A change in FICO score reporting and loosening of lender qualifying standards are about to open for many hopeful home buyers.

It’s no secret that a low credit score can keep a would-be borrower from qualifying for a home loan. Lenders look first to that critical three-digit number to decide whether to approve a loan for an applicant. If it falls below a certain threshold, they’ll deny the application.

Although many still believe that banks are approving loans only for the highest-score borrowers. Mortgage standards are quite lenient: a borrower with a 620 score is still eligible for a conventional loan. For government-insured FHA loans, 580 is the minimum to get the maximum loan of 96.5%.

 

The FICO score was developed by Fair, Isaacs, and Company in 1989. As a way for lenders to analyze the risk presented by prospective borrowers. The mathematical model, which is proprietary, considers factors such as:

  • credit card balances
  • number and age of accounts
  • and derogatory entries

Among the “derogs” may be a history of late payments, collection accounts and public record items, such as civil judgments and tax liens.

A borrower scoring at the lower end of the FICO range will typically have some combination of these negative items on their credit report. But for many borrowers, a change in the FICO calculation is giving them a welcome increase in their score.

Starting on July 1, 2017, FICO will no longer consider recorded tax liens or civil judgments when it comes up with that all-important three-digit number.This means that a borrower who lost a Small Claims Court action, or who has one or more tax liens on his report may see a higher credit score soon. Someone who has been struggling to get their scores into qualifying range for a conventional loan (620 or higher) may suddenly discover that they can now qualify.

This good news does not come without some qualifiers, however. Just because the credit score is higher does not mean that the lender will disregard certain negative items on an applicant’s credit report. Tax liens and judgments will still show up and will have to be dealt with, but now they won’t lower the credit score.

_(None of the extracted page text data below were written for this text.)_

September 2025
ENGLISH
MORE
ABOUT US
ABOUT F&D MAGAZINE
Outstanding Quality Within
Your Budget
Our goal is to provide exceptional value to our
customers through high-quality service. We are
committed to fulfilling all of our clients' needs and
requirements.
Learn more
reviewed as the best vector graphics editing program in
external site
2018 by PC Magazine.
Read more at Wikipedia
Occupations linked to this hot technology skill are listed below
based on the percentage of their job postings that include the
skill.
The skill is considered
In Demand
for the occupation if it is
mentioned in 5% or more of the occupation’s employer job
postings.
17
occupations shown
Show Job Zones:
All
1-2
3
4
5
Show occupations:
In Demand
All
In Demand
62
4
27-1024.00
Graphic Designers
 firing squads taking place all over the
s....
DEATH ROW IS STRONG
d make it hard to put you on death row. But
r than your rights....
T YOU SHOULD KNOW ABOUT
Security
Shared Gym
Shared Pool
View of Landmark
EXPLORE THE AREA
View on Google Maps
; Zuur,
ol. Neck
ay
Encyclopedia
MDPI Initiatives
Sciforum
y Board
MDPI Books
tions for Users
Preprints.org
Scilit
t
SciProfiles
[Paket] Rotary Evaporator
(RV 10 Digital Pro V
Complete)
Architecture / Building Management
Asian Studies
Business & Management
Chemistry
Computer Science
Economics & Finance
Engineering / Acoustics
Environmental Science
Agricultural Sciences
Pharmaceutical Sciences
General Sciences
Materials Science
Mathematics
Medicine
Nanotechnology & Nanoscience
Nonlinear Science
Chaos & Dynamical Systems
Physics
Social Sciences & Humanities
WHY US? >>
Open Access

Lenders use the credit score for more than deciding whether to approve a loan. They also set the borrower’s rate based on a combination of the credit score and loan-to-value ratio, or LTV. This is called, “risk-based pricing” in financial lingo. A borrower with a 620 score will pay about .75% more in rate for an 80% loan than a similar borrower with a 740 score. To put this into perspective, the lower-scored borrower would pay about 8% more per month than his 740 counterparts.

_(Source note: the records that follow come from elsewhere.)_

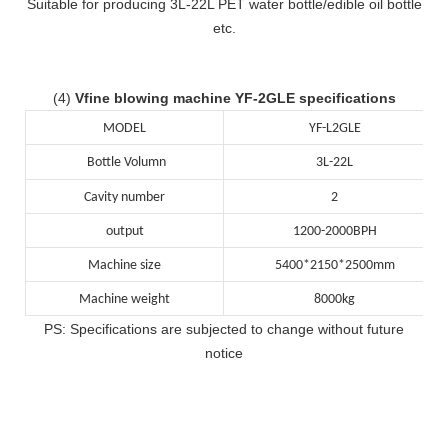
Suitable for producing 3L-22L PET water bottle/edible oil bottle
etc.
(4)
Vfine blowing machine YF-2GLE specifications
MODEL
YF-L2GLE
Bottle Volumn
3L-22L
Cavity number
2
output
1200-2000BPH
Machine size
5400*2150*2500mm
Machine weight
8000kg
PS: Specifications are subjected to change without future
notice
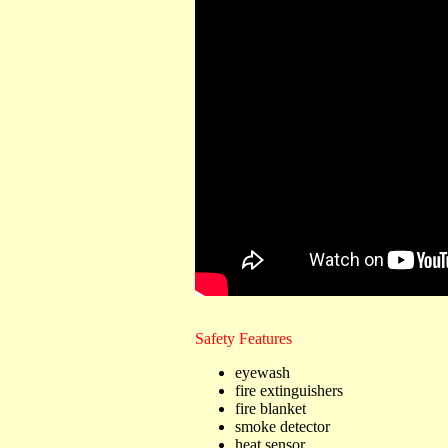
Safety Features
eyewash
fire extinguishers
fire blanket
smoke detector
heat sensor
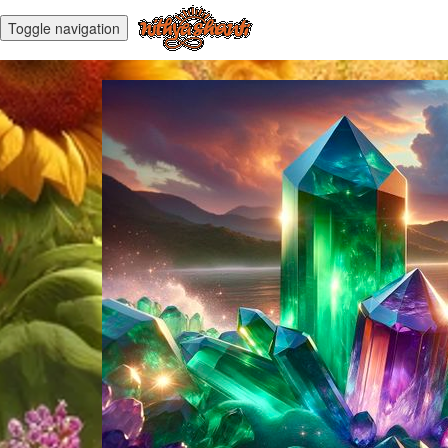
Toggle navigation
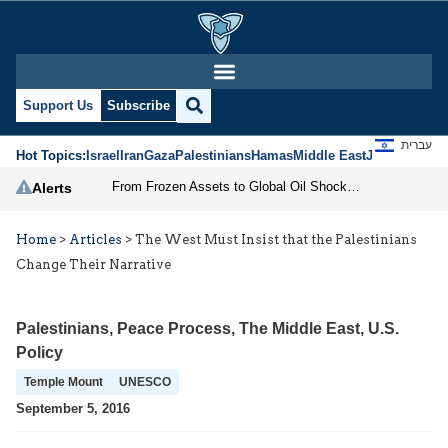
Support Us
Subscribe
עברית
Hot Topics:
Israel
Iran
Gaza
Palestinians
Hamas
Middle East
Jews
Jerusal
From Frozen Assets to Global Oil Shock: How U.S. Sanctions and Iran’s Hormuz Threat Could Reshape Energy Markets
Alerts
Home
>
Articles
>
The West Must Insist that the Palestinians
Change Their Narrative
Palestinians
,
Peace Process
,
The Middle East
,
U.S.
Policy
Temple Mount
UNESCO
September 5, 2016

There will be benefits for some borrowers in the middle of the credit range, as well: a 20-point improvement, from 660 to 680, could improve a borrower’s interest rate by .25%.

 

The mortgage door is about to be opened a bit wider on July 29, as well.  When mortgage giant Fannie Mae rolls out its latest version of Desktop Underwriter (DU), its automated loan approval software.

Lenders calculate a value called “debt-to-income ratio” (DTI) when evaluating a prospective borrower. They arrive at this number by adding the total house payment (including principal, interest, taxes, insurance and mortgage insurance, if any) and all debt payments with 10 months or more remaining. They divide that total by the borrower’s gross monthly income to arrive at the DTI. A buyer with $6,000 in monthly income, a $2,000 house payment and a $400 car payment would have a DTI of 40% (2,400 / 6,000 = 40%).

Fannie Mae’s system will approve a loan at a DTI no higher than 45%. After July 29, however, a borrower will see his purchasing power increase by nearly 15% because Fannie Mae has decided to purchase loans with a higher DTI—50%.

This is not to suggest that every home buyer should plan on spending half their monthly income on their house payment. Each consumer should set their budget personally. A lender may allow a house payment of $2,600, but common sense may suggest that a lower number than the lender’s maximum is more appropriate for one’s personal comfort and peace of mind.

Still, the changes are welcome news for many borrowers whose dreams of home ownership just moved a little closer.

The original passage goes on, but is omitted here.